(Document understanding data)
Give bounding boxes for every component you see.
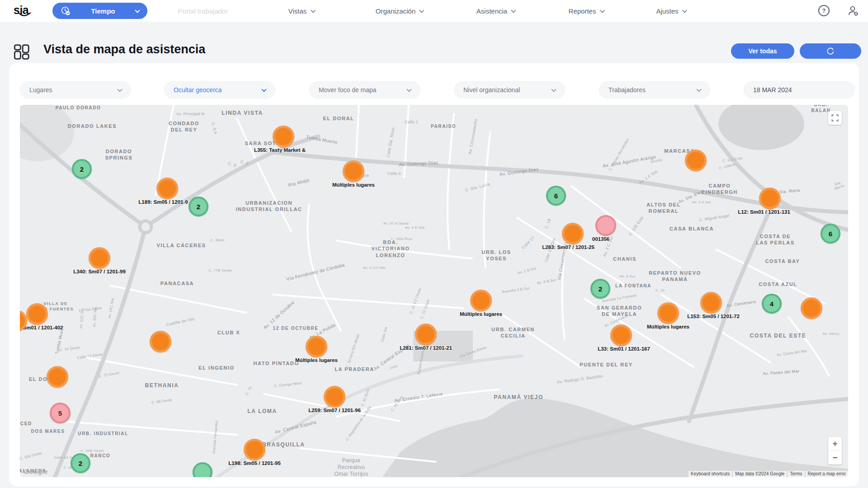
map-marker-cluster[interactable]: 2 <box>71 453 90 473</box>
map-marker-place[interactable] <box>685 150 707 171</box>
chevron-down-icon <box>117 87 122 92</box>
nav-item-ajustes[interactable]: Ajustes <box>656 0 686 22</box>
filter-label: Trabajadores <box>609 86 697 94</box>
user-gear-icon <box>847 5 859 17</box>
clock-check-icon <box>61 6 71 16</box>
nav-item-label: Reportes <box>569 7 596 15</box>
map-marker-place[interactable] <box>47 366 68 388</box>
chevron-down-icon <box>600 8 605 13</box>
filter-label: Nivel organizacional <box>463 86 552 94</box>
map-card: LugaresOcultar geocercaMover foco de map… <box>9 63 859 486</box>
map-marker-place[interactable] <box>244 439 265 460</box>
map-marker-cluster[interactable]: 2 <box>590 279 610 299</box>
nav-item-label: Asistencia <box>476 7 507 15</box>
question-icon: ? <box>818 5 830 16</box>
filter-label: Ocultar geocerca <box>174 86 262 94</box>
refresh-button[interactable] <box>800 43 861 59</box>
page-title: Vista de mapa de asistencia <box>43 42 205 56</box>
zoom-control: + − <box>828 437 842 465</box>
filter-trabajadores[interactable]: Trabajadores <box>599 81 710 99</box>
map-marker-place[interactable] <box>273 126 294 147</box>
google-logo[interactable]: Google <box>24 468 48 475</box>
nav-item-label: Portal trabajador <box>178 7 228 15</box>
chevron-down-icon <box>261 87 266 92</box>
chevron-down-icon <box>311 8 316 13</box>
filter-label: Mover foco de mapa <box>319 86 407 94</box>
dashboard-grid-icon <box>14 43 31 62</box>
help-button[interactable]: ? <box>818 5 830 17</box>
map-marker-place[interactable] <box>306 336 327 357</box>
date-filter[interactable]: 18 MAR 2024 <box>744 81 855 99</box>
chevron-down-icon <box>135 8 140 13</box>
ver-todas-label: Ver todas <box>748 47 777 55</box>
sia-logo: sia. <box>14 4 32 17</box>
zoom-out-button[interactable]: − <box>828 451 842 465</box>
map-marker-place[interactable] <box>700 292 722 314</box>
attribution-report-a-map-error[interactable]: Report a map error <box>806 471 848 477</box>
map-marker-place[interactable] <box>610 324 632 346</box>
module-switcher-tiempo[interactable]: Tiempo <box>52 3 147 19</box>
refresh-icon <box>826 47 835 56</box>
filter-mover-foco-de-mapa[interactable]: Mover foco de mapa <box>309 81 420 99</box>
fullscreen-button[interactable] <box>828 111 842 125</box>
map-marker-place[interactable] <box>26 303 48 325</box>
map-marker-alert[interactable]: 5 <box>50 403 71 423</box>
attribution-map-data-2024-google[interactable]: Map data ©2024 Google <box>733 471 787 477</box>
ver-todas-button[interactable]: Ver todas <box>731 43 794 59</box>
filter-ocultar-geocerca[interactable]: Ocultar geocerca <box>164 81 275 99</box>
nav-item-organizaci-n[interactable]: Organización <box>376 0 424 22</box>
map-marker-cluster[interactable]: 4 <box>762 294 782 314</box>
filter-nivel-organizacional[interactable]: Nivel organizacional <box>454 81 565 99</box>
filter-lugares[interactable]: Lugares <box>20 81 131 99</box>
map-marker-cluster[interactable]: 2 <box>72 159 92 179</box>
chevron-down-icon <box>696 87 701 92</box>
nav-item-asistencia[interactable]: Asistencia <box>476 0 515 22</box>
map-marker-cluster[interactable]: 6 <box>821 224 840 244</box>
chevron-down-icon <box>511 8 516 13</box>
chevron-down-icon <box>420 8 425 13</box>
map-canvas[interactable]: + − Google Keyboard shortcutsMap data ©2… <box>20 105 848 477</box>
filter-label: Lugares <box>29 86 118 94</box>
map-marker-place[interactable] <box>562 223 584 244</box>
zoom-in-button[interactable]: + <box>828 437 842 450</box>
map-marker-place[interactable] <box>415 324 437 345</box>
map-marker-place[interactable] <box>156 178 178 199</box>
map-marker-cluster[interactable]: 6 <box>546 186 566 206</box>
map-marker-place[interactable] <box>801 297 822 319</box>
map-marker-place[interactable] <box>150 331 171 352</box>
attribution-keyboard-shortcuts[interactable]: Keyboard shortcuts <box>689 471 732 477</box>
map-marker-place[interactable] <box>324 386 345 408</box>
logo-swoosh-icon <box>19 13 30 17</box>
user-settings-button[interactable] <box>847 5 859 17</box>
chevron-down-icon <box>682 8 687 13</box>
filter-label: 18 MAR 2024 <box>753 86 845 94</box>
map-marker-alert[interactable] <box>595 215 616 236</box>
map-marker-cluster[interactable]: 2 <box>189 197 208 216</box>
map-marker-place[interactable] <box>470 290 492 311</box>
top-nav: sia. Tiempo Portal trabajadorVistasOrgan… <box>0 0 868 22</box>
module-label: Tiempo <box>71 7 136 15</box>
map-base-tiles <box>20 105 848 477</box>
nav-item-vistas[interactable]: Vistas <box>288 0 315 22</box>
chevron-down-icon <box>551 87 556 92</box>
chevron-down-icon <box>406 87 411 92</box>
nav-item-portal-trabajador: Portal trabajador <box>178 0 228 22</box>
nav-item-label: Organización <box>376 7 415 15</box>
nav-item-label: Ajustes <box>656 7 678 15</box>
map-marker-place[interactable] <box>759 188 781 209</box>
attribution-terms[interactable]: Terms <box>788 471 804 477</box>
nav-item-label: Vistas <box>288 7 307 15</box>
nav-item-reportes[interactable]: Reportes <box>569 0 604 22</box>
map-marker-place[interactable] <box>343 160 364 182</box>
map-attribution: Keyboard shortcutsMap data ©2024 GoogleT… <box>689 471 848 477</box>
fullscreen-icon <box>831 114 839 122</box>
map-marker-place[interactable] <box>89 247 110 269</box>
map-marker-place[interactable] <box>657 302 679 324</box>
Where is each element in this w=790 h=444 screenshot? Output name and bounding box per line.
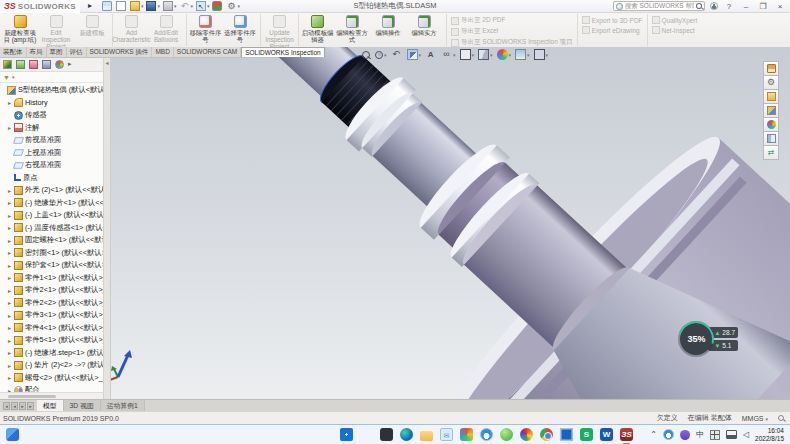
print-icon[interactable]: ▾ bbox=[163, 1, 177, 11]
input-language-indicator[interactable]: 中 bbox=[696, 428, 704, 441]
3d-views-tab[interactable]: 3D 视图 bbox=[64, 400, 101, 411]
help-button[interactable]: ? bbox=[723, 2, 735, 11]
file-explorer-icon[interactable] bbox=[420, 431, 433, 441]
tab-layout[interactable]: 布局 bbox=[27, 47, 47, 57]
tree-item[interactable]: ▸ (-) 绝缘堵.step<1> (默认<<默认> bbox=[0, 347, 103, 360]
tree-item[interactable]: ▸ (-) 绝缘垫片<1> (默认<<默认>_显 bbox=[0, 197, 103, 210]
units-selector[interactable]: MMGS ▾ bbox=[742, 415, 768, 422]
tree-item[interactable]: ▸ 零件2<1> (默认<<默认>_显示状态 bbox=[0, 284, 103, 297]
zoom-to-area-icon[interactable]: ▾ bbox=[375, 51, 387, 59]
tree-item[interactable]: ▸ (-) 温度传感器<1> (默认<<默认>_ bbox=[0, 222, 103, 235]
task-view-icon[interactable] bbox=[380, 428, 393, 441]
featuremanager-tab-icon[interactable] bbox=[3, 60, 12, 69]
widgets-icon[interactable] bbox=[6, 428, 19, 441]
close-button[interactable]: × bbox=[774, 2, 786, 11]
tree-item[interactable]: ▸ History bbox=[0, 97, 103, 110]
file-explorer-icon[interactable] bbox=[763, 89, 779, 104]
restore-button[interactable]: ❐ bbox=[757, 2, 769, 11]
tree-item[interactable]: ▸ 注解 bbox=[0, 122, 103, 135]
appearances-scenes-icon[interactable] bbox=[763, 117, 779, 132]
start-button-icon[interactable] bbox=[340, 428, 353, 441]
select-balloons-button[interactable]: 选择零件序号 bbox=[222, 14, 258, 46]
graphics-area[interactable]: ▾ ↶ ▾ A ∞ ▾ ▾ ▾ bbox=[104, 47, 790, 399]
edit-appearance-icon[interactable]: ▾ bbox=[497, 49, 512, 60]
network-icon[interactable] bbox=[726, 430, 737, 439]
solidworks-logo[interactable]: ЗS SOLIDWORKS bbox=[0, 0, 80, 13]
export-edrawing-item[interactable]: Export eDrawing bbox=[582, 26, 643, 34]
propertymanager-tab-icon[interactable] bbox=[16, 60, 25, 69]
sw-resources-icon[interactable] bbox=[763, 61, 779, 76]
tree-filter[interactable]: ▼ ▾ bbox=[0, 72, 103, 83]
volume-icon[interactable]: ◁ bbox=[743, 428, 749, 441]
export-inspection-project-item[interactable]: 导出至 SOLIDWORKS Inspection 项目 bbox=[451, 38, 573, 47]
photos-icon[interactable] bbox=[460, 428, 473, 441]
tree-item[interactable]: ▸ 零件3<1> (默认<<默认>_显示状态 bbox=[0, 309, 103, 322]
tree-item[interactable]: ▸ 密封圈<1> (默认<<默认>_显示状 bbox=[0, 247, 103, 260]
tab-scroll-buttons[interactable]: ◂◂▸▸ bbox=[0, 400, 37, 411]
tab-mbd[interactable]: MBD bbox=[152, 47, 173, 57]
new-document-icon[interactable] bbox=[116, 1, 127, 11]
tab-assembly[interactable]: 装配体 bbox=[0, 47, 27, 57]
security-shield-icon[interactable] bbox=[680, 430, 690, 440]
tree-item[interactable]: ▸ 外壳 (2)<1> (默认<<默认>_显示状 bbox=[0, 184, 103, 197]
tree-item[interactable]: ▸ 零件4<1> (默认<<默认>_显示状态 bbox=[0, 322, 103, 335]
previous-view-icon[interactable]: ↶ bbox=[391, 49, 403, 60]
tree-item[interactable]: ▸ 保护套<1> (默认<<默认>_显示状 bbox=[0, 259, 103, 272]
new-inspection-project-button[interactable]: 新建检查项目 (amp:纸) bbox=[2, 14, 38, 46]
view-settings-icon[interactable]: ▾ bbox=[534, 49, 549, 60]
tree-item[interactable]: ▸ (-) 垫片 (2)<2> ->? (默认<<默认> bbox=[0, 359, 103, 372]
edit-inspection-project-button[interactable]: Edit Inspection Project bbox=[38, 14, 74, 46]
tree-item[interactable]: 传感器 bbox=[0, 109, 103, 122]
tab-evaluate[interactable]: 评估 bbox=[67, 47, 87, 57]
login-user-icon[interactable] bbox=[710, 2, 718, 10]
view-orientation-icon[interactable]: ▾ bbox=[478, 49, 493, 60]
design-library-icon[interactable]: ⚙ bbox=[763, 75, 779, 90]
tree-item[interactable]: ▸ 零件2<2> (默认<<默认>_显示状态 bbox=[0, 297, 103, 310]
chrome-icon[interactable] bbox=[540, 428, 553, 441]
search-icon[interactable] bbox=[696, 3, 702, 9]
minimize-button[interactable]: – bbox=[740, 2, 752, 11]
open-icon[interactable]: ▾ bbox=[130, 1, 144, 11]
word-icon[interactable]: W bbox=[600, 428, 613, 441]
flyout-arrow-icon[interactable]: ▸ bbox=[88, 1, 99, 11]
green-browser-icon[interactable] bbox=[500, 428, 513, 441]
tree-item[interactable]: ▸ 零件1<1> (默认<<默认>_显示状态 bbox=[0, 272, 103, 285]
sw-forum-icon[interactable]: ⇄ bbox=[763, 145, 779, 160]
qualityxpert-item[interactable]: QualityXpert bbox=[652, 16, 698, 24]
edit-operations-button[interactable]: 编辑操作 bbox=[370, 14, 406, 46]
tab-sketch[interactable]: 草图 bbox=[47, 47, 67, 57]
tree-item[interactable]: 原点 bbox=[0, 172, 103, 185]
solidworks-app-icon[interactable]: ЗS bbox=[620, 428, 633, 441]
tab-sw-addins[interactable]: SOLIDWORKS 插件 bbox=[87, 47, 153, 57]
tree-item[interactable]: 右视基准面 bbox=[0, 159, 103, 172]
panel-horizontal-scrollbar[interactable] bbox=[0, 392, 103, 399]
tree-item[interactable]: ▸ 配合 bbox=[0, 384, 103, 392]
custom-properties-icon[interactable] bbox=[763, 131, 779, 146]
tree-root-assembly[interactable]: S型铂铑热电偶 (默认<默认_显示状态-1 bbox=[0, 84, 103, 97]
dimxpertmanager-tab-icon[interactable] bbox=[42, 60, 51, 69]
new-template-button[interactable]: 新建模板 bbox=[74, 14, 110, 46]
view-palette-icon[interactable] bbox=[763, 103, 779, 118]
zoom-to-fit-icon[interactable] bbox=[362, 51, 371, 59]
motion-study-tab[interactable]: 运动算例1 bbox=[101, 400, 145, 411]
configurationmanager-tab-icon[interactable] bbox=[29, 60, 38, 69]
taskbar-search-icon[interactable] bbox=[360, 428, 373, 441]
onedrive-icon[interactable] bbox=[663, 429, 674, 440]
rebuild-icon[interactable] bbox=[212, 1, 223, 11]
edit-specs-button[interactable]: 编辑实方 bbox=[406, 14, 442, 46]
tree-item[interactable]: 前视基准面 bbox=[0, 134, 103, 147]
tree-item[interactable]: 上视基准面 bbox=[0, 147, 103, 160]
hidden-icons-chevron[interactable]: ⌃ bbox=[650, 428, 657, 441]
panel-tabs-overflow-icon[interactable]: ▸ bbox=[68, 60, 77, 69]
tab-sw-inspection[interactable]: SOLIDWORKS Inspection bbox=[241, 47, 325, 57]
net-inspect-item[interactable]: Net-Inspect bbox=[652, 26, 698, 34]
dynamic-annotation-icon[interactable]: A bbox=[425, 49, 437, 60]
tree-item[interactable]: ▸ 零件5<1> (默认<<默认>_显示状态 bbox=[0, 334, 103, 347]
help-search-input[interactable]: 搜索 SOLIDWORKS 帮助 bbox=[613, 1, 705, 11]
wps-icon[interactable]: S bbox=[580, 428, 593, 441]
launch-template-editor-button[interactable]: 启动模板编辑器 bbox=[298, 14, 334, 46]
hide-show-items-icon[interactable]: ∞ ▾ bbox=[441, 49, 456, 60]
edit-inspection-methods-button[interactable]: 编辑检查方式 bbox=[334, 14, 370, 46]
home-icon[interactable] bbox=[102, 1, 113, 11]
tree-item[interactable]: ▸ (-) 上盖<1> (默认<<默认>_显示状 bbox=[0, 209, 103, 222]
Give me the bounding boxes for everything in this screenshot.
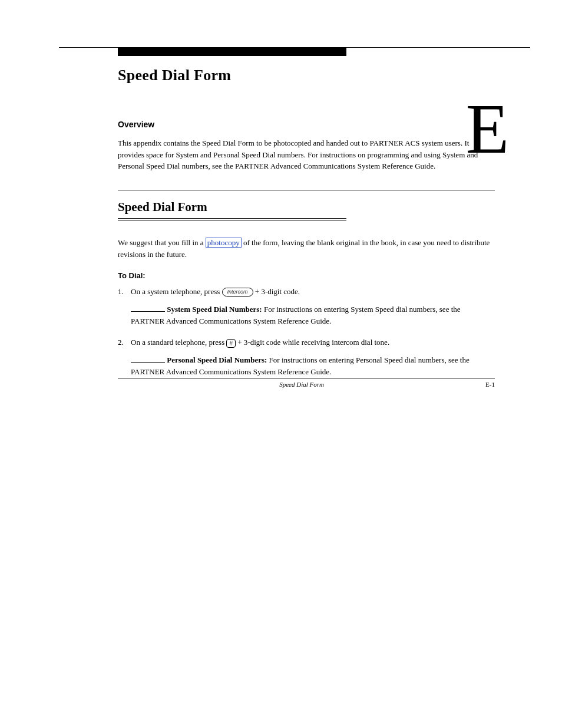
footer-center: Speed Dial Form <box>118 381 485 388</box>
item1-b: + 3-digit code. <box>253 287 300 296</box>
intercom-key-icon: Intercom <box>222 288 253 297</box>
chapter-black-bar <box>118 48 346 56</box>
to-dial-heading: To Dial: <box>118 271 495 280</box>
list-item: On a standard telephone, press # + 3-dig… <box>118 337 495 380</box>
item1-a: On a system telephone, press <box>131 287 222 296</box>
item2-b: + 3-digit code while receiving intercom … <box>236 338 389 347</box>
chapter-title: Speed Dial Form <box>118 67 503 84</box>
overview-text: This appendix contains the Speed Dial Fo… <box>118 137 495 172</box>
para1-a: We suggest that you fill in a <box>118 238 206 247</box>
overview-heading: Overview <box>118 120 495 129</box>
photocopy-link[interactable]: photocopy <box>206 238 242 248</box>
sub2-label: Personal Speed Dial Numbers: <box>167 355 267 364</box>
list-item: On a system telephone, press Intercom + … <box>118 286 495 330</box>
hash-key-icon: # <box>226 339 236 348</box>
item2-a: On a standard telephone, press <box>131 338 226 347</box>
section-underline <box>118 220 346 220</box>
sub1-label: System Speed Dial Numbers: <box>167 305 262 314</box>
blank-line <box>131 356 165 363</box>
section-intro-paragraph: We suggest that you fill in a photocopy … <box>118 237 495 261</box>
footer-page-number: E-1 <box>485 381 495 388</box>
section-title: Speed Dial Form <box>118 200 207 215</box>
dial-instructions-list: On a system telephone, press Intercom + … <box>118 286 495 381</box>
chapter-letter: E <box>466 88 509 170</box>
footer-rule: Speed Dial Form E-1 <box>118 378 495 388</box>
blank-line <box>131 305 165 312</box>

:: Problem description ::
Show every line of the data that includes the string "cluster".

:: Final answer ::
map-marker-cluster[interactable]: 2 <box>71 453 90 473</box>
map-marker-cluster[interactable]: 2 <box>590 279 610 299</box>
map-marker-cluster[interactable]: 4 <box>762 294 782 314</box>
map-marker-cluster[interactable]: 2 <box>72 159 92 179</box>
map-marker-cluster[interactable]: 6 <box>821 224 840 244</box>
map-marker-cluster[interactable]: 6 <box>546 186 566 206</box>
map-marker-cluster[interactable]: 2 <box>189 197 208 216</box>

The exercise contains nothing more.